View first five rows and all columns with this query.
%%sql
SELECT
*
FROM facts
LIMIT 5;
* sqlite:///factbook.db Done.
id | code | name | area | area_land | area_water | population | population_growth | birth_rate | death_rate | migration_rate |
---|---|---|---|---|---|---|---|---|---|---|
1 | af | Afghanistan | 652230 | 652230 | 0 | 32564342 | 2.32 | 38.57 | 13.89 | 1.51 |
2 | al | Albania | 28748 | 27398 | 1350 | 3029278 | 0.3 | 12.92 | 6.58 | 3.3 |
3 | ag | Algeria | 2381741 | 2381741 | 0 | 39542166 | 1.84 | 23.67 | 4.31 | 0.92 |
4 | an | Andorra | 468 | 468 | 0 | 85580 | 0.12 | 8.13 | 6.96 | 0.0 |
5 | ao | Angola | 1246700 | 1246700 | 0 | 19625353 | 2.78 | 38.78 | 11.49 | 0.46 |
%%sql
SELECT *
FROM sqlite_master
WHERE type='table';
* sqlite:///factbook.db Done.
type | name | tbl_name | rootpage | sql |
---|---|---|---|---|
table | sqlite_sequence | sqlite_sequence | 3 | CREATE TABLE sqlite_sequence(name,seq) |
table | facts | facts | 47 | CREATE TABLE "facts" ("id" INTEGER PRIMARY KEY AUTOINCREMENT NOT NULL, "code" varchar(255) NOT NULL, "name" varchar(255) NOT NULL, "area" integer, "area_land" integer, "area_water" integer, "population" integer, "population_growth" float, "birth_rate" float, "death_rate" float, "migration_rate" float) |
Extract MIN and Max for total population of countries.
%%sql
SELECT
name, population AS "Max & Min population"
FROM
facts
WHERE
population = (SELECT MAX(population) FROM facts)
OR
population = (SELECT MIN(population) FROM facts)
ORDER BY "Max & Min population" DESC ;
* sqlite:///factbook.db Done.
name | Max & Min population |
---|---|
World | 7256490011 |
Antarctica | 0 |
Extract MAX and MIN values for population growth
%%sql
SELECT
name, population_growth as "Max & Min populatin growth"
FROM
facts
WHERE
population_growth = (SELECT MAX (population_growth) FROM facts)
OR
population_growth = (SELECT MIN (population_growth) FROM facts)

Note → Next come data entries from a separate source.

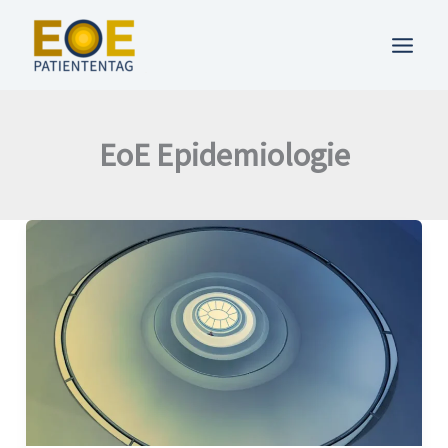
Zum
Inhalt
springen
EoE Epidemiologie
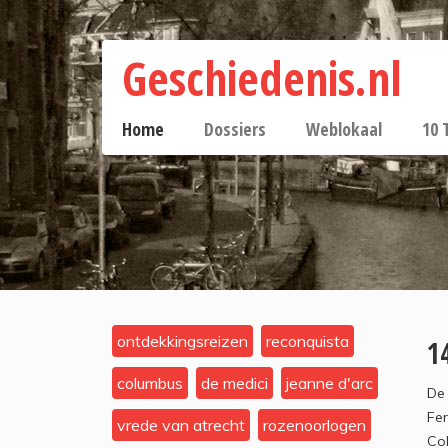
Geschiedenis.nl
Home
Dossiers
Weblokaal
10 
ontdekkingsreizen
reconquista
1
columbus
de medici
jeanne d'arc
De 
Fer
vrede van atrecht
rozenoorlogen
Co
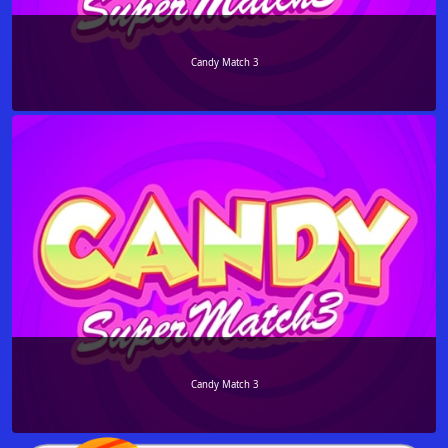
Candy Match 3
Candy Match 3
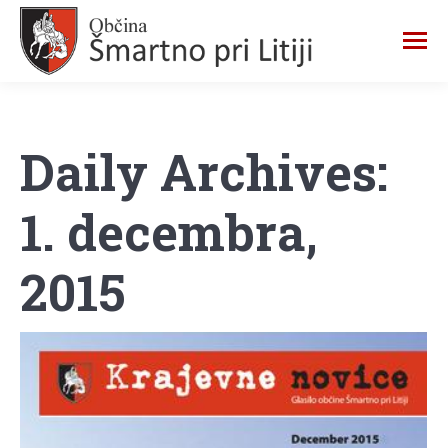
Daily Archives:
1. decembra,
2015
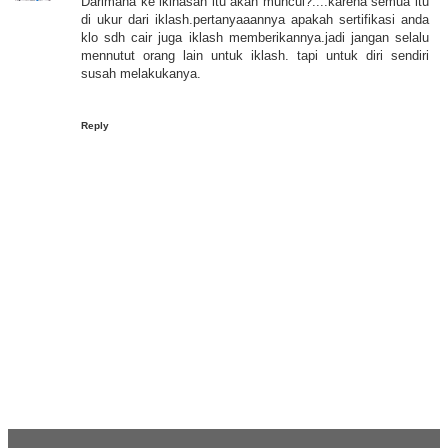
Darimana ke iklhasan itu akan muncul?....karena semua itu
di ukur dari iklash.pertanyaaannya apakah sertifikasi anda
klo sdh cair juga iklash memberikannya.jadi jangan selalu
mennutut orang lain untuk iklash. tapi untuk diri sendiri
susah melakukanya.
Reply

ORDER BY "Max & Min populatin growth" DESC;
* sqlite:///factbook.db Done.
name | Max & Min populatin growth |
---|---|
South Sudan | 4.02 |
Holy See (Vatican City) | 0.0 |
Cocos (Keeling) Islands | 0.0 |
Greenland | 0.0 |
Pitcairn Islands | 0.0 |
Extract MIN and Max for area of countries.
%%sql
SELECT
name, area as "Max & Min area"
FROM
facts
WHERE
area = (SELECT MAX (area) FROM facts)
OR
area = (SELECT MIN (area) FROM facts)
ORDER BY "Max & Min area" DESC;
* sqlite:///factbook.db Done.
name | Max & Min area |
---|---|
Russia | 17098242 |
Holy See (Vatican City) | 0 |
As we see from above for further correct analyze we have to except values "World" and "Antarctica" from name column because its aren't formally defined as sovereign states. Formally we have to except and "Holy See (Vatican City)" for population_growth columns because citizen of Vatican pulpiteer of celibacy.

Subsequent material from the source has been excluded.